Document Type

Article

Publication Date

12-2019

Abstract

The climate is rapidly changing, bringing more frequent and extreme floods, droughts, and heatwaves, along with stronger hurricanes and more intense wildfires. Each year brings new record-breaking weather extremes; in the first six months of 2019, for example, a record number of U.S. counties flooded. July 2019 was the hottest month ever recorded for the world as a whole (1). Climate change is also melting glaciers, reducing the amount of sea ice, and raising sea levels, bringing devastation to coastal areas. From Louisiana to Alaska, many coastal communities are forced to make difficult decisions about whether to relocate to less-vulnerable areas.

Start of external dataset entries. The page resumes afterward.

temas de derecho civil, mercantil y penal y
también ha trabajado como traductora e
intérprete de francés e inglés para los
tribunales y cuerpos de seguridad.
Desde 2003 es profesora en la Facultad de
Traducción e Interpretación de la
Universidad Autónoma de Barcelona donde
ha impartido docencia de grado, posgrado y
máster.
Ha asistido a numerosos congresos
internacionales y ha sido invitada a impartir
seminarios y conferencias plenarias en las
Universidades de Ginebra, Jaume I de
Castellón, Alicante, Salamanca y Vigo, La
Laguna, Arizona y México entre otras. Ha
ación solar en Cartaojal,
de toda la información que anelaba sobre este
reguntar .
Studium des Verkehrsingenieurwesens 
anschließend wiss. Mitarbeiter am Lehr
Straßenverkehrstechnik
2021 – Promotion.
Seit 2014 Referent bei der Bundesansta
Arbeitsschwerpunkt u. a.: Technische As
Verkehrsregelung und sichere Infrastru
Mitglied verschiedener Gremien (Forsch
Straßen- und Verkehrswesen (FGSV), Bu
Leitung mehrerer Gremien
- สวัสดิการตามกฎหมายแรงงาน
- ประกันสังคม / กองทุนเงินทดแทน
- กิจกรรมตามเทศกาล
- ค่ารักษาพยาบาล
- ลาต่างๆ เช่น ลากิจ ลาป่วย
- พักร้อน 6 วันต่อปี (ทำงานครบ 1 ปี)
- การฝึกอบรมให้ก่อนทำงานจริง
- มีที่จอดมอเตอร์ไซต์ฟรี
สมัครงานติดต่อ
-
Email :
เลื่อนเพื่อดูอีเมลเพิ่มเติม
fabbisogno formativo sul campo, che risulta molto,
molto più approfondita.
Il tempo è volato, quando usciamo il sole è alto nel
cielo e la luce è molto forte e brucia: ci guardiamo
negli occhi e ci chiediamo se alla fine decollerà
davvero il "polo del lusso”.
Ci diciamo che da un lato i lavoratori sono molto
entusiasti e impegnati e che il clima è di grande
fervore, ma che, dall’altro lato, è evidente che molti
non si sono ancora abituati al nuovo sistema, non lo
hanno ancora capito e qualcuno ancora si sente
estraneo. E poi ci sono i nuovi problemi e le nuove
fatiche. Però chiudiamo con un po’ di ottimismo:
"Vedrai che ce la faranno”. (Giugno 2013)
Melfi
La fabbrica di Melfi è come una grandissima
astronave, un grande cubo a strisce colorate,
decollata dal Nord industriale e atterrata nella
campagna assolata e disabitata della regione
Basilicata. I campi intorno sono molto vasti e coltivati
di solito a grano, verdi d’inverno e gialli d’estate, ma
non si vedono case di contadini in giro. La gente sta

As detailed in the Fourth National Climate Assessment, these extremes pose serious threats to transportation systems, making it more difficult for these systems to provide the crucial services relied upon by individuals, communities, and other critical systems (2). There is an urgent need for decision-makers at all levels of government and in the private sector to better prepare transportation assets, systems, and workforces for a changing climate. In particular, decision-makers need better information, new tools, innovative best practices, and implementation assistance.

Last year, the Transportation Research Board (TRB) published a new edition of Critical Issues in Transportation, which identified climate change—and the need for resilience—as one of the critical issues now facing transportation (3). Critical Issues 2019 poses several key questions: how best to use climate information to improve risk-based decision-making; how to communicate adaptation successes from states and localities; how to build flexibility and adaptability into policies, designs, and standards; how to make the business case for adaptation; and how to facilitate managed retreat and discourage risky investments.

This article describes current work on building resilience to climate change impacts in which states and cities are often leading the way. It is also important to point out that, in addition to being vulnerable to climate impacts, transportation is now the largest source of greenhouse gas emissions that contribute to climate change. Therefore, immediate action is required to reduce emissions too, with states taking the lead on this work as well.